PM End of Week Market Commentary - 3/27/2015

By davefairtex on Sat, Mar 28, 2015 - 4:52pm

On Friday gold fell -5.30 to 1198.30 on moderately heavy volume; silver dropped -0.13 to 16.97 on moderate volume.  Gold sold off today but managed to recover some of its losses; it as a result it has yet to mark a swing high, and it remains clearly above its 9 EMA.  This tells me that the two-week gold rally is still very much alive, in spite of the ugly hammer candle on Thursday.

Silver too remains in its two week old uptrend; it too avoided marking a swing high, and silver remains above both 9 EMA and 50 MA.  Silver's chart looks better than gold.  Staying above that 50 MA makes silver look better to those disciplined traders awaiting a trend change in PM.  Hey, do I see silver's 50 MA actually rising?

Miners sold off on Friday, with GDX dropping -1.21% on moderately light volume, and GDXJ was down -1.63% on moderately light volume also.  Both miner ETFs have now dropped below their 9 EMA lines, and that is bearish.

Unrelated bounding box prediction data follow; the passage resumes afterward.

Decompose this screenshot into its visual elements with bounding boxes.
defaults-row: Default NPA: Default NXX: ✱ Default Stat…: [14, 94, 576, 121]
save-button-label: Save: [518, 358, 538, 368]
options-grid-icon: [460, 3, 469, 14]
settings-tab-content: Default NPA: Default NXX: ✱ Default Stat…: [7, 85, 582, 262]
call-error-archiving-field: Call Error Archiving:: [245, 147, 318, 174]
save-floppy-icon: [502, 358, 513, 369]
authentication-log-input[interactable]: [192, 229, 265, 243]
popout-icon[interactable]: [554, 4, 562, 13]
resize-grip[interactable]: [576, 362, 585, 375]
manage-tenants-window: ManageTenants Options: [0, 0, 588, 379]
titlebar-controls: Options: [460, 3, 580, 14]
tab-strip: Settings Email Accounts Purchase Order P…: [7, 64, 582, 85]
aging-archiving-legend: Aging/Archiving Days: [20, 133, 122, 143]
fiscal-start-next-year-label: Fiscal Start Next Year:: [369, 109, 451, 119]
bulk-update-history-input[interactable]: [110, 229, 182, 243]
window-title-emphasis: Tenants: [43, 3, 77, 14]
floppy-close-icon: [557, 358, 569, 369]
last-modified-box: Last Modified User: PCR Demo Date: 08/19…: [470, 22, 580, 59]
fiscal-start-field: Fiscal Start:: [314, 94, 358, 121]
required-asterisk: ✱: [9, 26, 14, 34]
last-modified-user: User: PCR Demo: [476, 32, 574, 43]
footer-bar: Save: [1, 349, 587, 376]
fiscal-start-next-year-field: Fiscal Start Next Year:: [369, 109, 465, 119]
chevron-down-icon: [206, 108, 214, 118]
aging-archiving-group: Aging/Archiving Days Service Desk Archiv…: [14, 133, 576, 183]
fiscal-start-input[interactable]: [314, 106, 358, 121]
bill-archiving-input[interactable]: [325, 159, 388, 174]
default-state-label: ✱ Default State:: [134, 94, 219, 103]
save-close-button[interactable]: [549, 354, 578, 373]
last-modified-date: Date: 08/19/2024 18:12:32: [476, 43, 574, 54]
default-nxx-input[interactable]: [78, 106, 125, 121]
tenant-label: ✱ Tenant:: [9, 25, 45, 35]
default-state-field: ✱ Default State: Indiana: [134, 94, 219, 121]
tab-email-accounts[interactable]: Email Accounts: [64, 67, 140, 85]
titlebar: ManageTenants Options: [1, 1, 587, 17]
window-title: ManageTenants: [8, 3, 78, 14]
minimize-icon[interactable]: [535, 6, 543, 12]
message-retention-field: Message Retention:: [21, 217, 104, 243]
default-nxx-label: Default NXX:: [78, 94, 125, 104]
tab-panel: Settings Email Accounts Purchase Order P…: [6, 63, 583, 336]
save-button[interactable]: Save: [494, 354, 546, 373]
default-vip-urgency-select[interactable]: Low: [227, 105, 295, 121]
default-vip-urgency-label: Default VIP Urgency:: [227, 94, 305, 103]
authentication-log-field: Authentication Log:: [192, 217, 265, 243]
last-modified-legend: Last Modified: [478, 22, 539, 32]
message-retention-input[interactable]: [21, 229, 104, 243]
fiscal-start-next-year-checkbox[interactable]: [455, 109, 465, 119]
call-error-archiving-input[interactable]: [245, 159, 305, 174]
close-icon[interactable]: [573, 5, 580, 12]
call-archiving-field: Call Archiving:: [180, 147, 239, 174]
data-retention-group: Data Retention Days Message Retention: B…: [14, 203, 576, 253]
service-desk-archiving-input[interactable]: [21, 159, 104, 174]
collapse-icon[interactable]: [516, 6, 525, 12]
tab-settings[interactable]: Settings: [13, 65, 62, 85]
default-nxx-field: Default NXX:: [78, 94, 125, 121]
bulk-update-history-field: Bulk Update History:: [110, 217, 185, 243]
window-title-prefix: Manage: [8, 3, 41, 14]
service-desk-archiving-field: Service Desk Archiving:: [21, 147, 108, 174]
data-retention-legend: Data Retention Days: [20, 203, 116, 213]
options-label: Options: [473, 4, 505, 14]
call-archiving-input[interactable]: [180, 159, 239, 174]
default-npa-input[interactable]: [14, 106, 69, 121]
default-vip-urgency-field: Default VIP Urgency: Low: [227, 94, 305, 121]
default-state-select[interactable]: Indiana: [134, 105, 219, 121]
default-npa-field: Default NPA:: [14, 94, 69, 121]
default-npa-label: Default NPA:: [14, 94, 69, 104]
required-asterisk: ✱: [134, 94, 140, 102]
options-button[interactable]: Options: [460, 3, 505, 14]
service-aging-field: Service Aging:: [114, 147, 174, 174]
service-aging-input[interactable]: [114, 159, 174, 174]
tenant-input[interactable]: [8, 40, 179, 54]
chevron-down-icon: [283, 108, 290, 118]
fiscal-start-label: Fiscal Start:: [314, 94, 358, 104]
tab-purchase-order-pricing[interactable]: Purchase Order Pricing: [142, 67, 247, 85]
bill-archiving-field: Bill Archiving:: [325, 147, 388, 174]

On the week, gold rallied +16.60 [+1.40%], silver rose +0.24 [+1.46%], GDX fell -2.53%, and GDXJ dropped -2.16%.  Things look a bit confused right now; either the miners will be leading gold back down, or it is just a brief profit-taking rest on the way to higher levels for gold.  My sense: the dollar will tell us which way things will end up breaking.


The buck continued dropping this week, losing -0.65 [-0.66%] to 97.52.

On the weekly chart, support for the buck looks to be provided by the weekly 9 EMA.  My sense: for the dollar trend to break down more conclusively, we need to see a close below that 9 EMA - below 96.30 or so.

There are a bunch of forces in play right now in the buck.  First, will she or won't she - will Yellen raise rates?  If economic news is bad in the US, the buck will probably fall further, since it suggests the chances of a near term rate rise are slimmer.  My sense is, economic news will probably worsen given the deflationary effects of our amazing dollar rally take time to make themselves felt, and the close of Q1 2015 is just about the right time for the bad news to hit.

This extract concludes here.